Dein ETF-Sparplan läuft seit Monaten stur nach Plan – und dann fällt beim Blick auf die Performance-Charts ein Name auf, der alles infrage stellt: ein KI-ETF mit 60 oder 70 Prozent Kursgewinn im laufenden Jahr. Dein MSCI-World-ETF wirkt daneben behäbig, fast langweilig. Die Versuchung, einen Teil des Ersparten umzuschichten, ist gross.
Themen-ETFs auf Künstliche Intelligenz (KI), Robotik oder Cybersecurity gehören 2026 zu den meistdiskutierten Trends im Schweizer ETF-Markt. Gleichzeitig zeigen Handelsdaten Schweizer Plattformen, dass die Mehrheit der Anlegerinnen und Anleger bei breiten Welt-ETF bleibt und KI-ETF im Depot nur eine Nebenrolle spielen. Was steckt hinter dem Hype, wo steckt das Klumpenrisiko – und wie viel Themen-ETF verträgt dein Depot wirklich? Genau das klärt dieser Beitrag.
Was ist ein Themen-ETF überhaupt?
Ein gewöhnlicher ETF (Exchange Traded Fund) bildet einen breiten Index nach: Der MSCI World enthält rund 1'400 Aktien aus 23 Industrieländern, der FTSE All-World über 4'000 Titel aus der ganzen Welt, Industrie- und Schwellenländer zusammen. Ein Themen-ETF dagegen bildet nur ein enges Marktsegment ab – Künstliche Intelligenz, Robotik, Cybersecurity, Wasserstoff oder Cannabis sind bekannte Beispiele.

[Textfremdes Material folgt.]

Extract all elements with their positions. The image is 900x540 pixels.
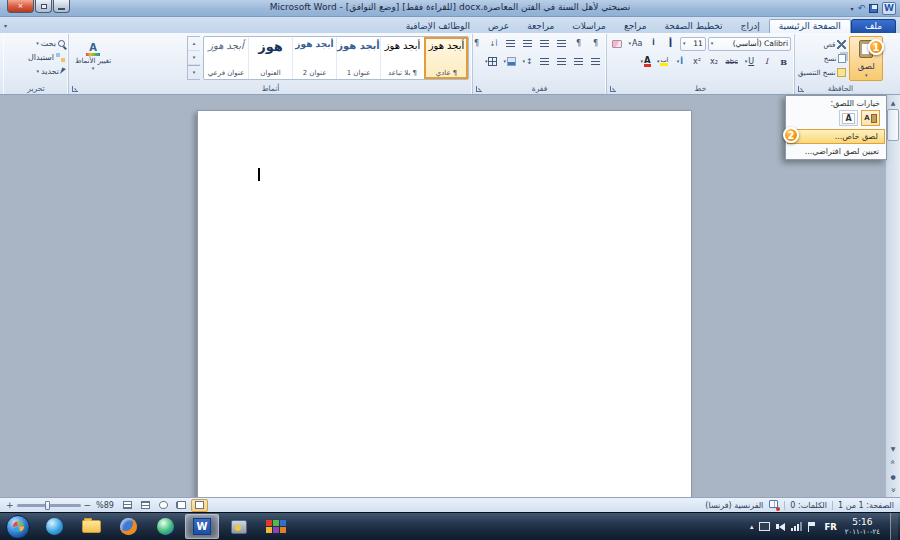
highlight-button[interactable]: اب▾ (655, 54, 670, 69)
tab-home[interactable]: الصفحة الرئيسية (769, 19, 851, 33)
clipboard-dialog-launcher[interactable] (798, 86, 804, 92)
scroll-thumb[interactable] (887, 109, 899, 141)
font-dialog-launcher[interactable] (610, 86, 616, 92)
font-color-button[interactable]: A▾ (638, 54, 653, 69)
justify-button[interactable] (537, 54, 552, 69)
scroll-up-button[interactable]: ▲ (886, 95, 900, 109)
paragraph-dialog-launcher[interactable] (476, 86, 482, 92)
superscript-button[interactable]: x² (689, 54, 704, 69)
zoom-track[interactable] (17, 504, 81, 507)
start-button[interactable] (6, 515, 30, 539)
sort-button[interactable]: أ↓ (486, 36, 501, 51)
clear-formatting-button[interactable] (610, 36, 625, 51)
style-title[interactable]: هوز العنوان (248, 37, 292, 79)
text-effects-button[interactable]: أ▾ (672, 54, 687, 69)
restore-button[interactable] (35, 0, 52, 13)
text-direction-rtl-button[interactable]: ¶ (588, 36, 603, 51)
save-button[interactable] (869, 4, 878, 13)
font-name-select[interactable]: Calibri (أساسي)▾ (708, 37, 791, 51)
align-center-button[interactable] (571, 54, 586, 69)
tray-expand-icon[interactable]: ▴ (750, 523, 754, 531)
replace-button[interactable]: استبدال (7, 51, 65, 64)
view-draft-button[interactable] (119, 499, 136, 512)
tray-network-icon[interactable] (791, 522, 802, 531)
zoom-in-button[interactable]: + (6, 501, 14, 510)
taskbar-keys-button[interactable] (222, 514, 256, 539)
taskbar-word-button[interactable]: W (185, 514, 219, 539)
taskbar-browser-button[interactable] (37, 514, 71, 539)
gallery-up-arrow[interactable]: ▴ (188, 37, 200, 51)
paste-text-only-option[interactable]: A (839, 110, 858, 126)
tab-review[interactable]: مراجعة (518, 20, 563, 33)
minimize-ribbon-caret[interactable]: ▾ (4, 22, 7, 29)
minimize-button[interactable] (53, 0, 70, 13)
undo-icon[interactable]: ↶ (857, 4, 865, 13)
tab-view[interactable]: عرض (479, 20, 518, 33)
view-print-layout-button[interactable] (191, 499, 208, 512)
document-page[interactable] (197, 110, 692, 497)
align-left-button[interactable] (554, 54, 569, 69)
zoom-level[interactable]: %89 (96, 501, 114, 510)
taskbar-grid-button[interactable] (259, 514, 293, 539)
font-size-select[interactable]: 11▾ (680, 37, 706, 51)
find-button[interactable]: بحث▾ (7, 37, 65, 50)
zoom-slider[interactable]: + − (6, 501, 91, 510)
page-indicator[interactable]: الصفحة: 1 من 1 (838, 501, 894, 510)
tray-action-center-icon[interactable] (808, 522, 816, 532)
line-spacing-button[interactable]: ↕▾ (520, 54, 535, 69)
view-outline-button[interactable] (137, 499, 154, 512)
shading-button[interactable]: ▾ (501, 54, 518, 69)
underline-button[interactable]: U▾ (742, 54, 757, 69)
taskbar-clock[interactable]: 5:16 ٢٤-١٠-٢٠١١ (845, 517, 880, 535)
proofing-status-icon[interactable] (768, 500, 779, 510)
set-default-paste-item[interactable]: تعيين لصق افتراضي... (787, 144, 885, 159)
view-fullscreen-button[interactable] (173, 499, 190, 512)
gallery-more-arrow[interactable]: ▾ (188, 65, 200, 79)
tab-insert[interactable]: إدراج (732, 20, 769, 33)
taskbar-firefox-button[interactable] (111, 514, 145, 539)
decrease-indent-button[interactable] (520, 36, 535, 51)
paste-keep-source-option[interactable]: A (861, 110, 880, 126)
tab-page-layout[interactable]: تخطيط الصفحة (656, 20, 732, 33)
tab-addins[interactable]: الوظائف الإضافية (397, 20, 479, 33)
qat-customize-caret[interactable]: ▾ (850, 5, 853, 12)
zoom-out-button[interactable]: − (84, 501, 92, 510)
paste-special-item[interactable]: لصق خاص... 2 (787, 129, 885, 144)
view-web-layout-button[interactable] (155, 499, 172, 512)
change-styles-button[interactable]: A تغيير الأنماط ▾ (72, 44, 114, 71)
tray-volume-icon[interactable] (776, 523, 785, 531)
scroll-down-button[interactable]: ▼ (886, 441, 900, 455)
language-button[interactable]: FR (822, 522, 838, 532)
format-painter-button[interactable]: نسخ التنسيق (798, 66, 846, 79)
zoom-thumb[interactable] (45, 501, 50, 510)
align-right-button[interactable] (588, 54, 603, 69)
scroll-track[interactable] (886, 141, 900, 441)
style-no-spacing[interactable]: أبجد هوز ¶ بلا تباعد (380, 37, 424, 79)
italic-button[interactable]: I (759, 54, 774, 69)
bullets-button[interactable] (554, 36, 569, 51)
cut-button[interactable]: قص (798, 38, 846, 51)
style-heading1[interactable]: أبجد هوز عنوان 1 (336, 37, 380, 79)
style-heading2[interactable]: أبجد هوز عنوان 2 (292, 37, 336, 79)
shrink-font-button[interactable]: أ (646, 36, 661, 51)
text-direction-ltr-button[interactable]: ¶ (571, 36, 586, 51)
next-page-button[interactable]: « (886, 483, 900, 497)
tab-mailings[interactable]: مراسلات (563, 20, 615, 33)
tab-file[interactable]: ملف (851, 19, 896, 33)
subscript-button[interactable]: x₂ (706, 54, 721, 69)
show-desktop-button[interactable] (890, 513, 898, 540)
style-subtitle[interactable]: أبجد هوز عنوان فرعي (204, 37, 248, 79)
tray-display-icon[interactable] (759, 522, 770, 531)
copy-button[interactable]: نسخ (798, 52, 846, 65)
word-count[interactable]: الكلمات: 0 (790, 501, 827, 510)
strikethrough-button[interactable]: abc (723, 54, 740, 69)
styles-dialog-launcher[interactable] (72, 86, 78, 92)
gallery-down-arrow[interactable]: ▾ (188, 51, 200, 65)
grow-font-button[interactable]: أ (663, 36, 678, 51)
word-logo[interactable]: W (882, 2, 896, 15)
increase-indent-button[interactable] (503, 36, 518, 51)
bold-button[interactable]: B (776, 54, 791, 69)
tab-references[interactable]: مراجع (615, 20, 656, 33)
numbering-button[interactable] (537, 36, 552, 51)
select-button[interactable]: تحديد▾ (7, 65, 65, 78)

Der Unterschied zu einem Sektor-ETF ist subtil, aber real. Ein Sektor-ETF bildet einen ganzen Wirtschaftszweig ab, etwa den globalen Technologiesektor mit hunderten Firmen. Ein Themen-ETF grenzt enger ein und wählt Firmen aus verschiedenen Sektoren, die von einem bestimmten Trend profitieren sollen. Ein KI-ETF mischt zum Beispiel Chiphersteller, Cloud-Anbieter und Softwarefirmen zusammen, weil sie alle mit Künstlicher Intelligenz zu tun haben – auch wenn sie in ganz unterschiedlichen Branchen tätig sind.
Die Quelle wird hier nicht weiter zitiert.